Its new study, “Mapping and Assessment of the United States Ocean Wave Energy Resource,” the agency says Hawai’i has the potential to produce 130 theoretical terawatt-hours of power annually from wave energy. And 80 terawatt-hours annually of actually recoverable power.
The report was prepared for EPRI by the Virginia Tech Advanced Research Institute and the National Renewable Energy Laboratory.
There remain significant issues for wave energy, including that there’s no robust wave energy collection technology that yet has a long history of actual energy production. There are, however, many companies with some really interesting technological approaches.
This 2009 report from the Hawai`i Clean Energy Initiative doesn’t even list wave power as a renewable energy source.
One of the issues for Hawai`i is that the system that’s going to work may not be one that requires waves come reliably from a single direction. Says the report: “The Hawaii region experiences a greater vaiety of orientations and prevailing wave directions than the US mainland West Coast...”
And there’s the whole issue of whether wave energy in a particular location, even though it is “technically recoverable,” is actually something in a place you’d want to have a wave generation unit.

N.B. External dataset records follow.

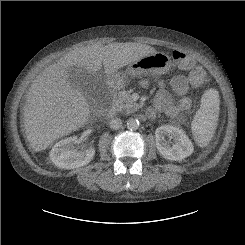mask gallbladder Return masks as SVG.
Wrapping results in <instances>:
<instances>
[{"label": "gallbladder", "instance_id": "obj_1", "mask_svg": "<svg viewBox=\"0 0 245 245\" xmlns=\"http://www.w3.org/2000/svg\"><path fill=\"white\" fill-rule=\"evenodd\" d=\"M68 77L71 85L86 97L92 108L103 106L107 89L101 77L78 67H70Z\"/></svg>", "mask_w": 245, "mask_h": 245}]
</instances>
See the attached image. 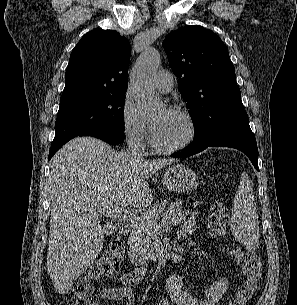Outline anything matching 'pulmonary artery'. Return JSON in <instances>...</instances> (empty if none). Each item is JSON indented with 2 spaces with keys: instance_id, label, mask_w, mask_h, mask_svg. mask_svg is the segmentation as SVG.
<instances>
[{
  "instance_id": "pulmonary-artery-1",
  "label": "pulmonary artery",
  "mask_w": 297,
  "mask_h": 305,
  "mask_svg": "<svg viewBox=\"0 0 297 305\" xmlns=\"http://www.w3.org/2000/svg\"><path fill=\"white\" fill-rule=\"evenodd\" d=\"M174 85V79L172 74L167 70H159L154 77V86L155 88L162 92H169Z\"/></svg>"
}]
</instances>
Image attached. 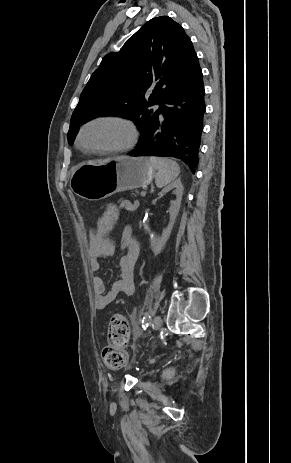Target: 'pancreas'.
Listing matches in <instances>:
<instances>
[{"instance_id":"1","label":"pancreas","mask_w":291,"mask_h":463,"mask_svg":"<svg viewBox=\"0 0 291 463\" xmlns=\"http://www.w3.org/2000/svg\"><path fill=\"white\" fill-rule=\"evenodd\" d=\"M138 195H139V192H138V191H135V192L132 193V196H133L134 198H136Z\"/></svg>"}]
</instances>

And there’s the question of how quickly wave energy can become a part of our energy mix. If you go to this U.S. Energy Information Service Administration website, you find an estimate that Hawaii was expected to have 2.7 megawatts of wave energy production in place by the end of last year. Hopeful forecasts are rampant in the energy field, and this appears to have been another.
Still, there’s a lot of theoretical potential in wave energy. Total installed capacity of all the utilities in Hawai`i today is between 2 and 3,000 megawatts. If all of that were producing at 100 percent all the time, it would produce on the order of 20 terawatt-hours—a fraction of the 80 terawatt capacity EPRI says is possible from waves alone.